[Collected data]
======

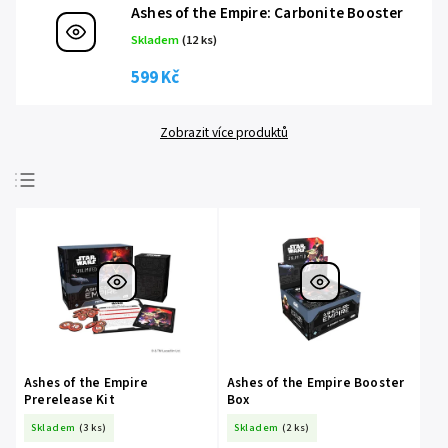
Ashes of the Empire: Carbonite Booster
Skladem
(12 ks)
599 Kč
Zobrazit více produktů
Nejlevnější
Nejdražší
Nejprodávanější
Abecedně
Ashes of the Empire
Ashes of the Empire Booster
Prerelease Kit
Box
Skladem
(3 ks)
Skladem
(2 ks)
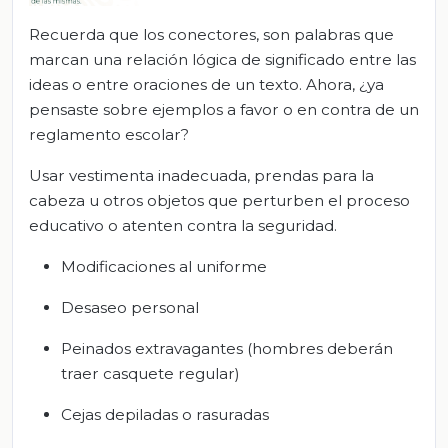
Recuerda que los conectores, son palabras que
marcan una relación lógica de significado entre las
ideas o entre oraciones de un texto. Ahora, ¿ya
pensaste sobre ejemplos a favor o en contra de un
reglamento escolar?
Usar vestimenta inadecuada, prendas para la
cabeza u otros objetos que perturben el proceso
educativo o atenten contra la seguridad.
Modificaciones al uniforme
Desaseo personal
Peinados extravagantes (hombres deberán
traer casquete regular)
Cejas depiladas o rasuradas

======

Reproduce each entry precisely; the pictures stay out.

Ashes of the Empire: Carbonite Booster
Skladem
(12 ks)
599 Kč
Zobrazit více produktů
Nejlevnější
Nejdražší
Nejprodávanější
Abecedně
Ashes of the Empire
Ashes of the Empire Booster
Prerelease Kit
Box
Skladem
(3 ks)
Skladem
(2 ks)
Recuerda que los conectores, son palabras que
marcan una relación lógica de significado entre las
ideas o entre oraciones de un texto. Ahora, ¿ya
pensaste sobre ejemplos a favor o en contra de un
reglamento escolar?
Usar vestimenta inadecuada, prendas para la
cabeza u otros objetos que perturben el proceso
educativo o atenten contra la seguridad.
Modificaciones al uniforme
Desaseo personal
Peinados extravagantes (hombres deberán
traer casquete regular)
Cejas depiladas o rasuradas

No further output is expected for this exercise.